Finding her way out is exactly what she did as she navigated her way through the different resources available to help Soldiers assigned to the SRU.

“Whether it's resume building, employment assistance or career advice, we like to think of ourselves as nurse case managers of career employment, education and overall transition,” said Minor.

They have the resources needed to serve the service members but if they don’t have them at the SRU they locate them for them.

Gray was grateful to be at the Fort Bragg SRU, where she received the counsel, therapy and care she needed for the injuries she sustained, and most of all she was able to focus on herself.

As she transitions from the program and the military, she will carry the camaraderie she found with her fellow Soldiers, some of whom had been through similar experiences. Gray would have also left with the tools she needs to accomplish her goals.

“I don't want to say we're 100 percent when we leave here, but we've got all the tools we need to continue to be that productive member of society, to re-engage, with our family, friends and to take the uniform off for a change,’ said Gray.

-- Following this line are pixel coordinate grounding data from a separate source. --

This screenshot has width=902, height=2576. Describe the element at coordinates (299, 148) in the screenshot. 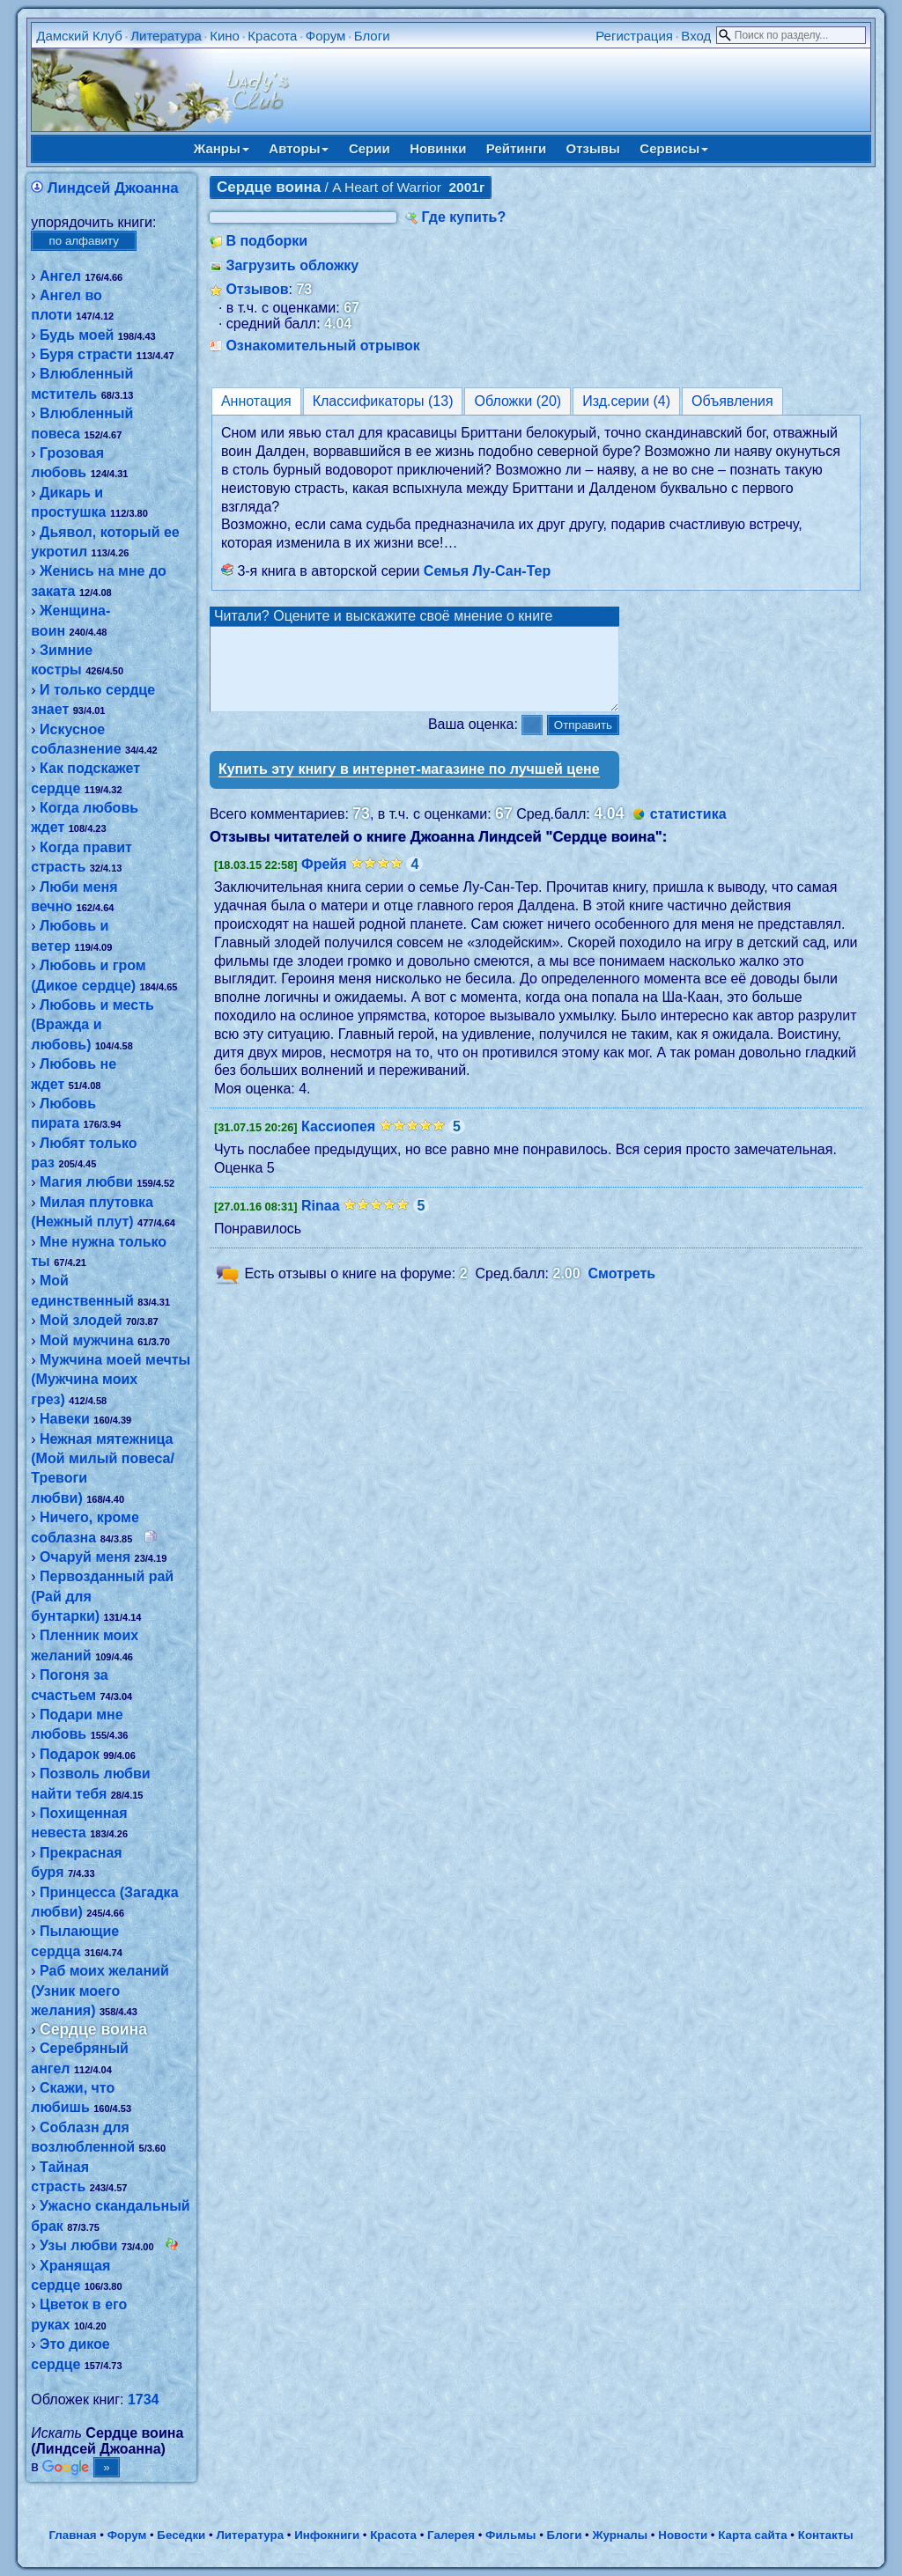 I see `Авторы` at that location.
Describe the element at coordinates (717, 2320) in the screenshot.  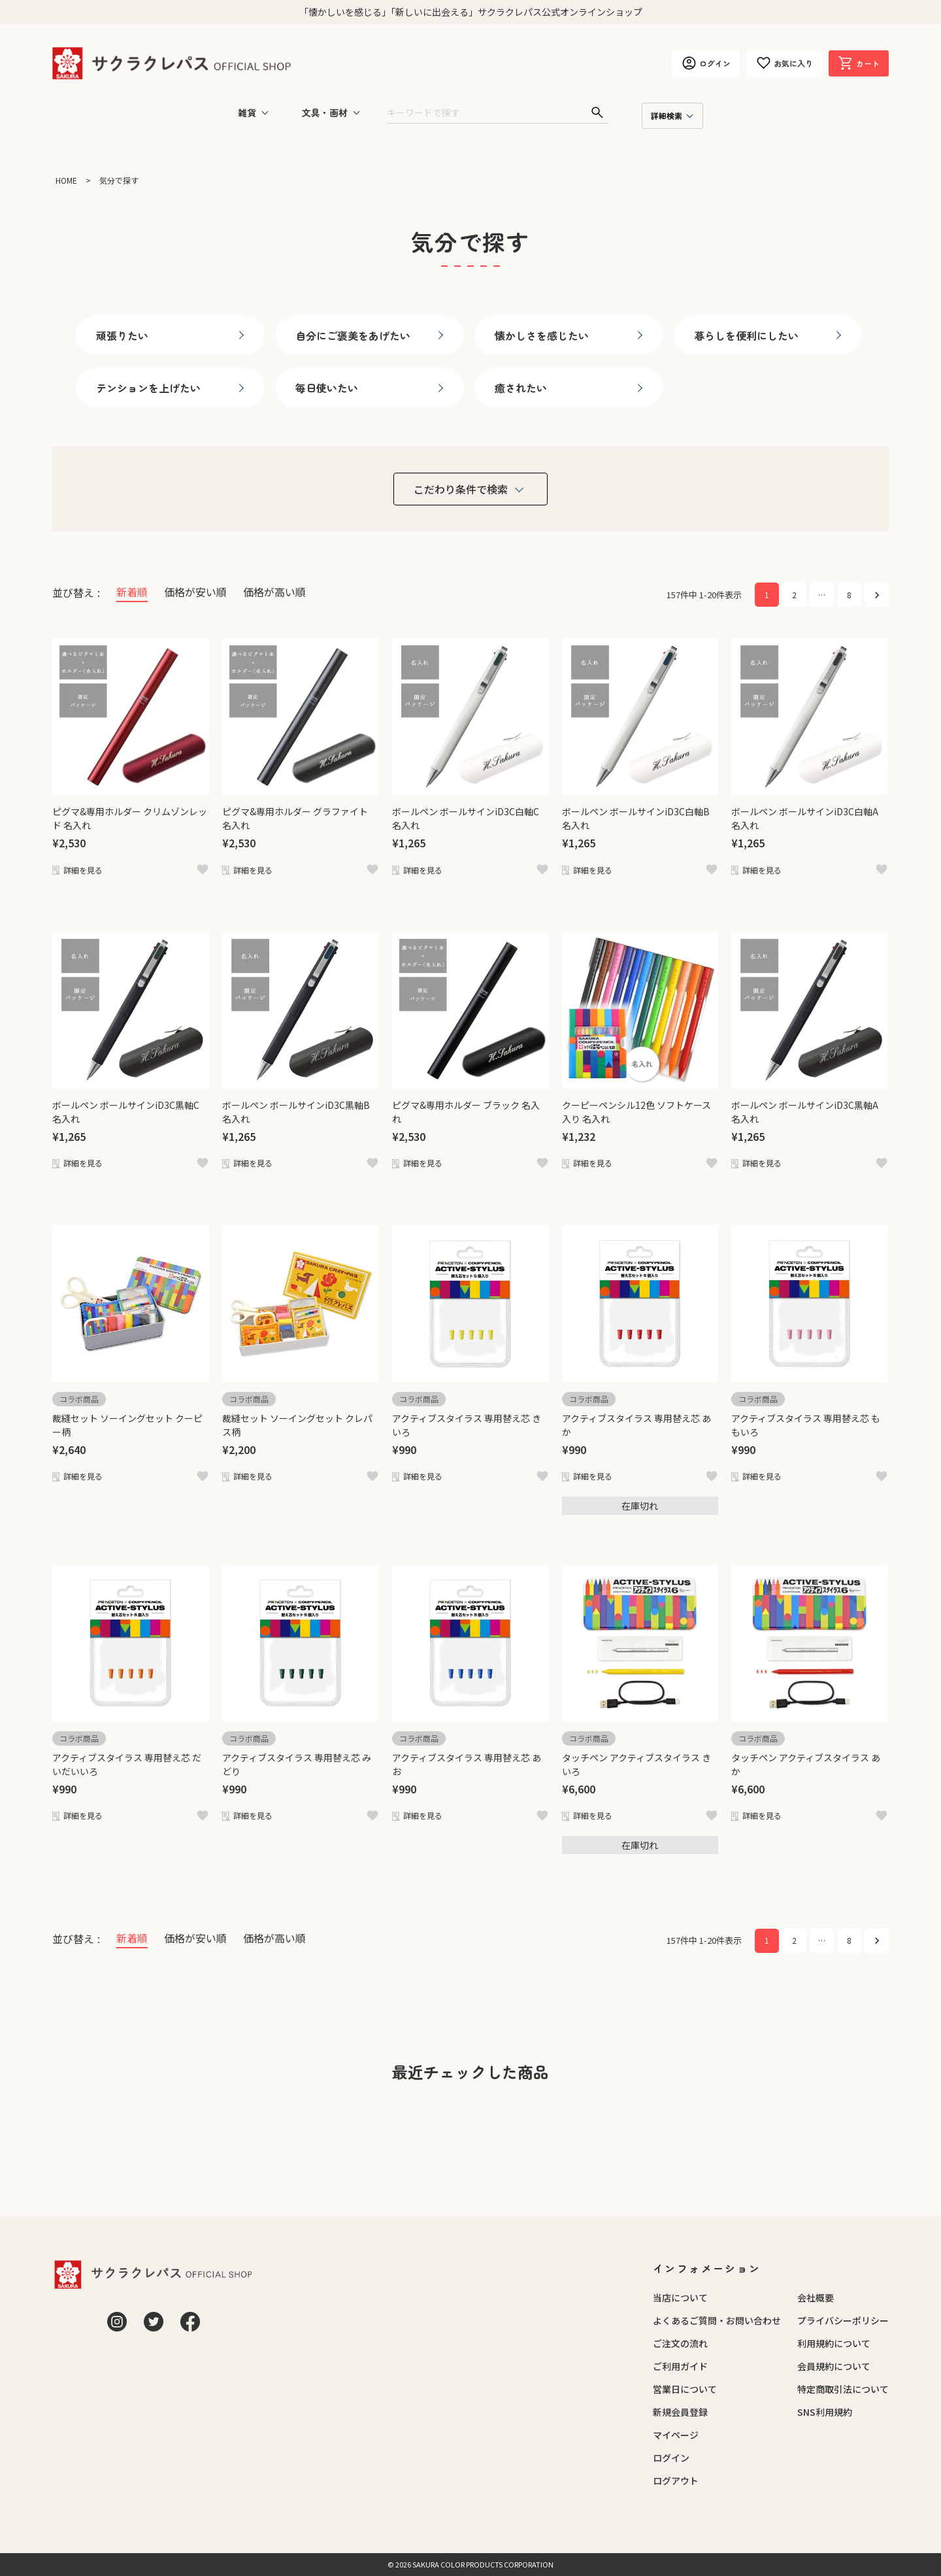 I see `よくあるご質問・お問い合わせ` at that location.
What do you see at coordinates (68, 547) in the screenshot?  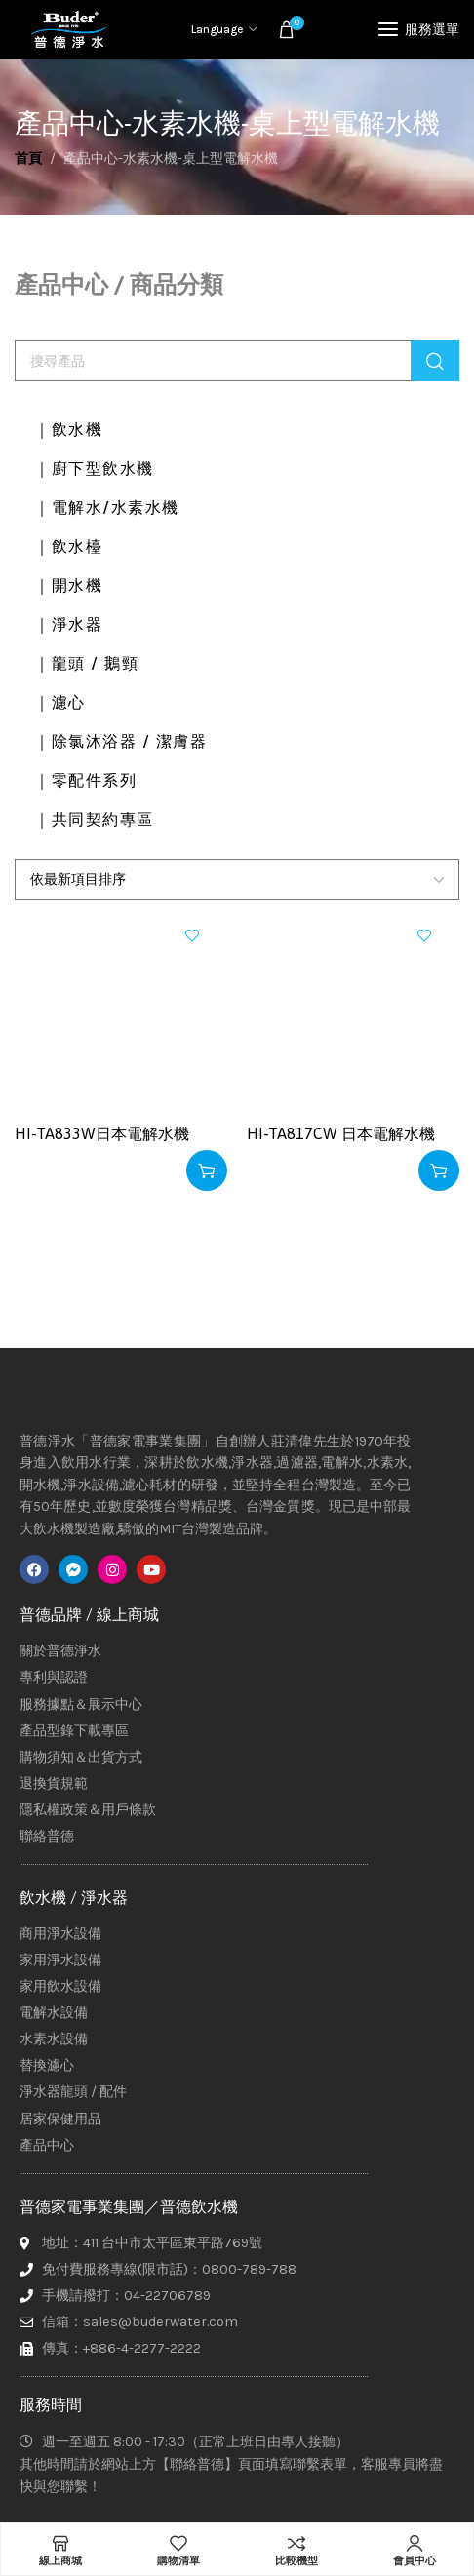 I see `｜飲水檯` at bounding box center [68, 547]. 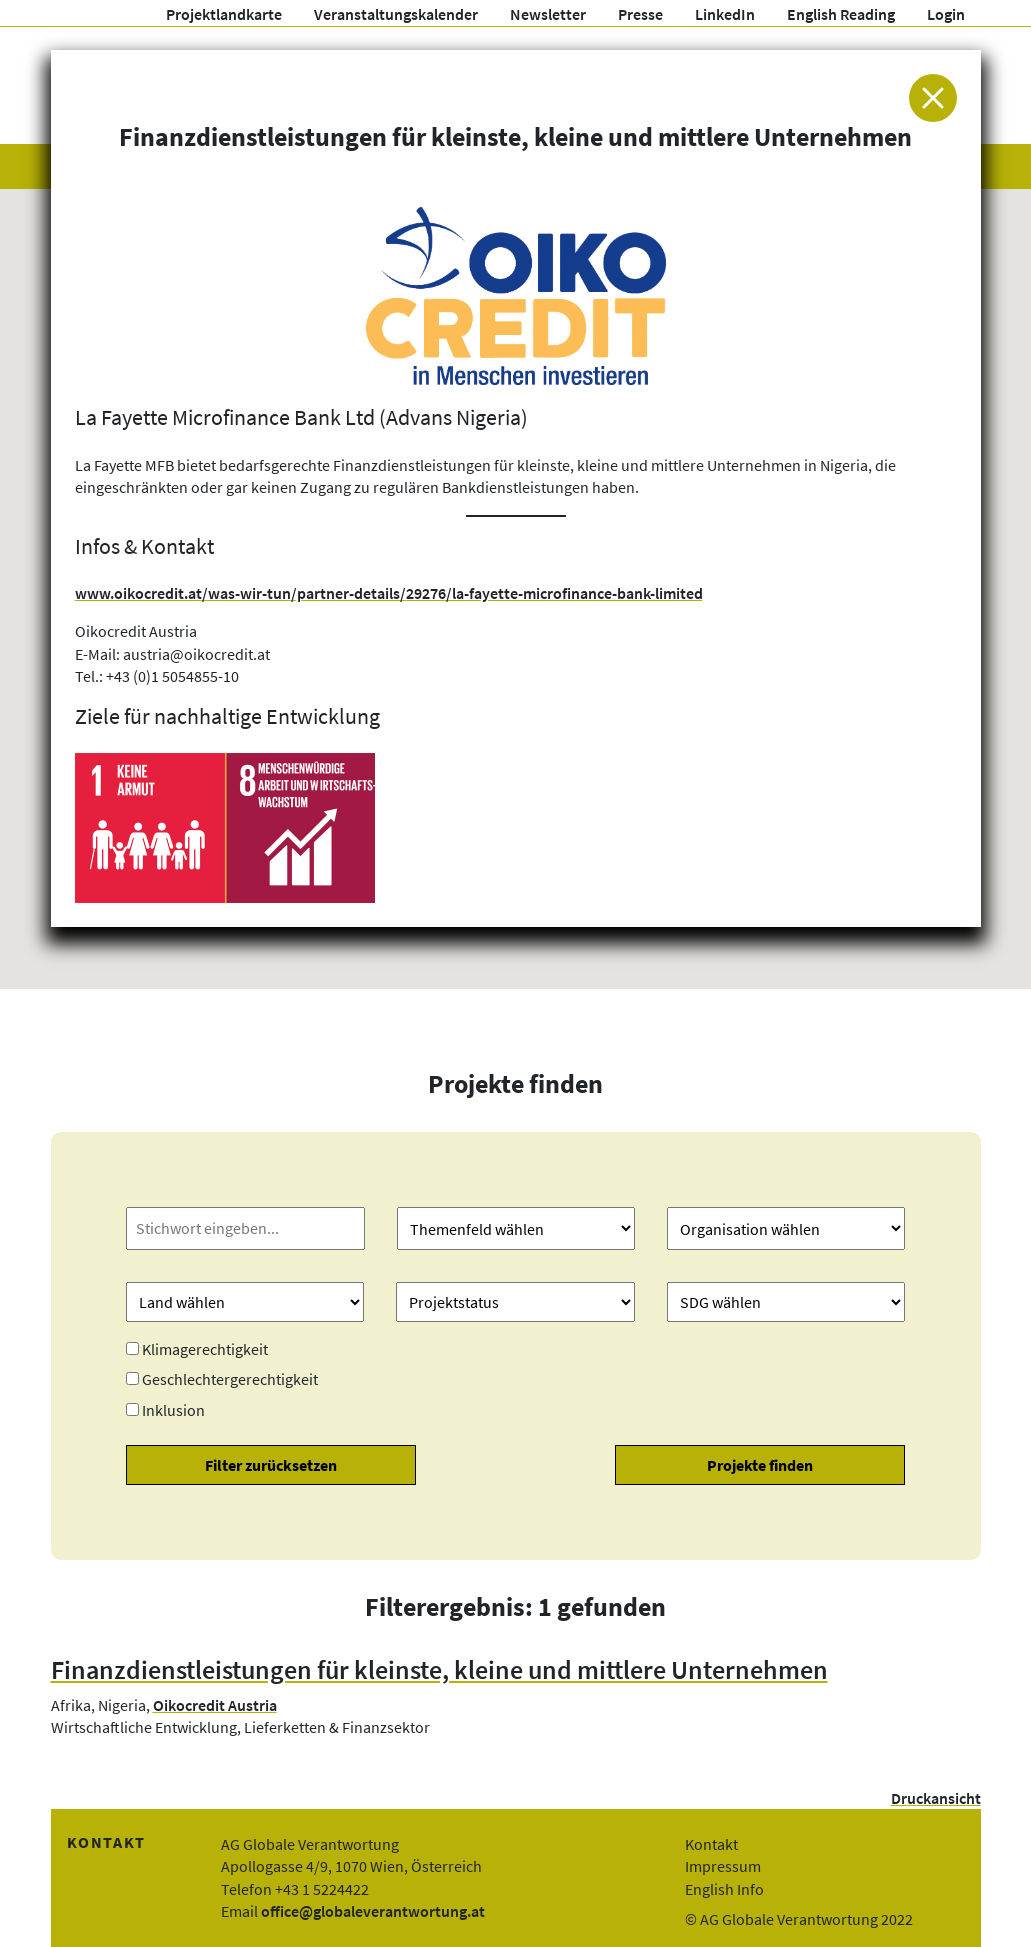  Describe the element at coordinates (439, 1670) in the screenshot. I see `Finanzdienstleistungen für kleinste, kleine und mittlere Unternehmen` at that location. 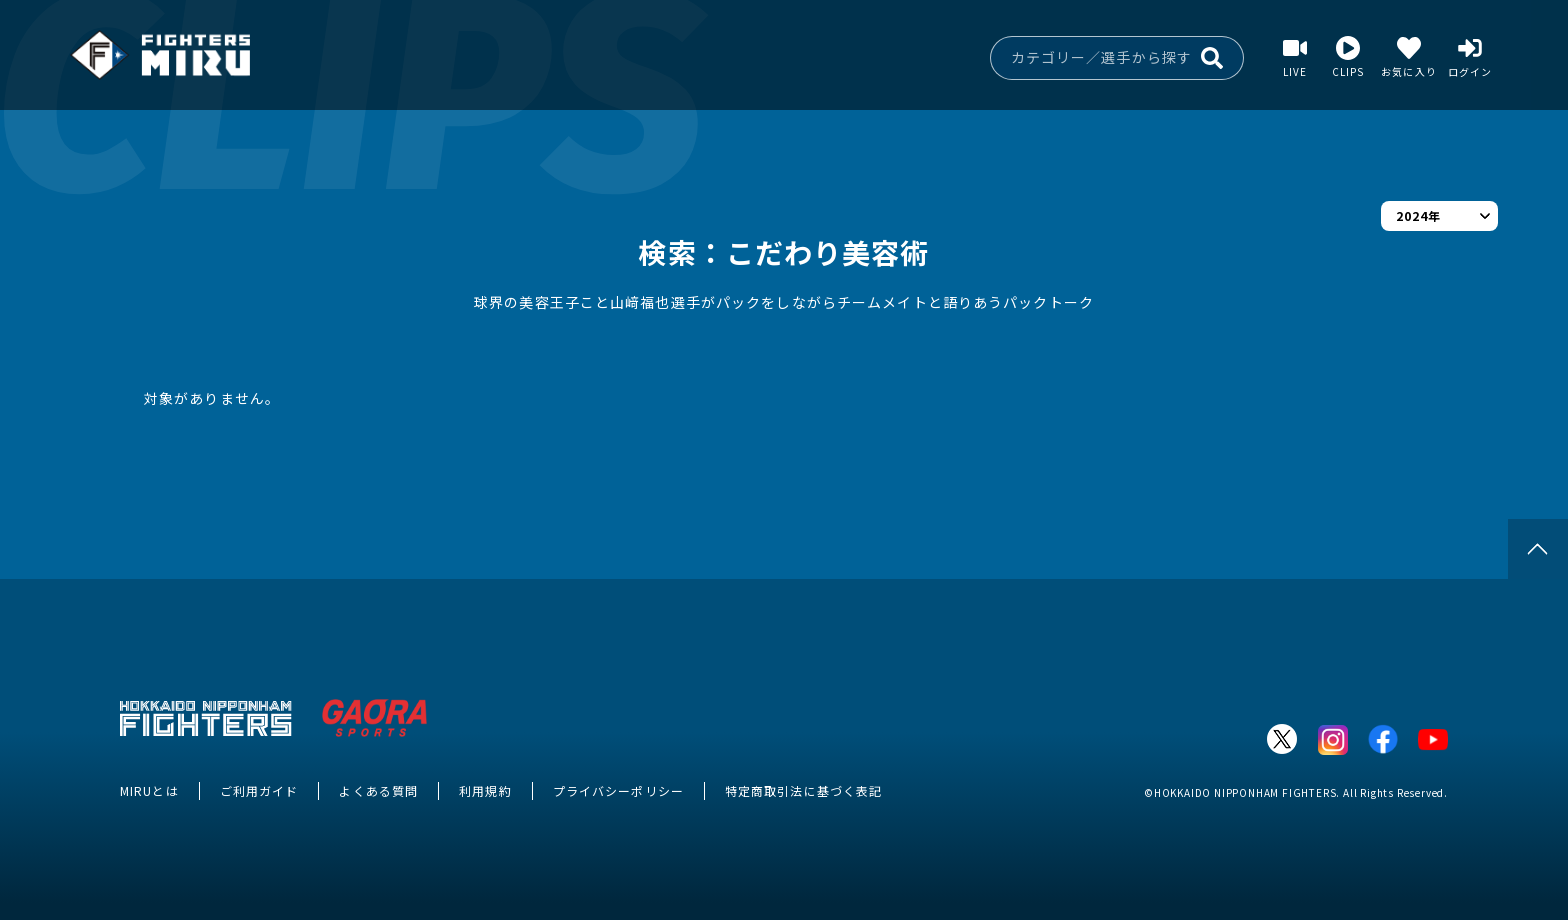  What do you see at coordinates (485, 790) in the screenshot?
I see `利用規約` at bounding box center [485, 790].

Today, Gray is doing much better. She has been able to overcome her injuries and stands as a proud veteran having retired from the military after serving 25years. Gray credits the Fort Bragg Soldier Recovery Unit with helping her get to where she is today.

“I am moving forward with my landscape design business, working one day a week in the hospital I was at prior to deployment,” said Gray. And I find joy in living life to its fullest.”

Gray is a true hero who has overcome incredible challenges during her service to this country. Her story is a testament to the strength and resilience of our armed forces, and the importance of programs like those offered at any one of the 14 SRU’s located on military installations across the country. We owe a debt of gratitude to soldiers like Gray, who have made great sacrifices to protect our freedoms.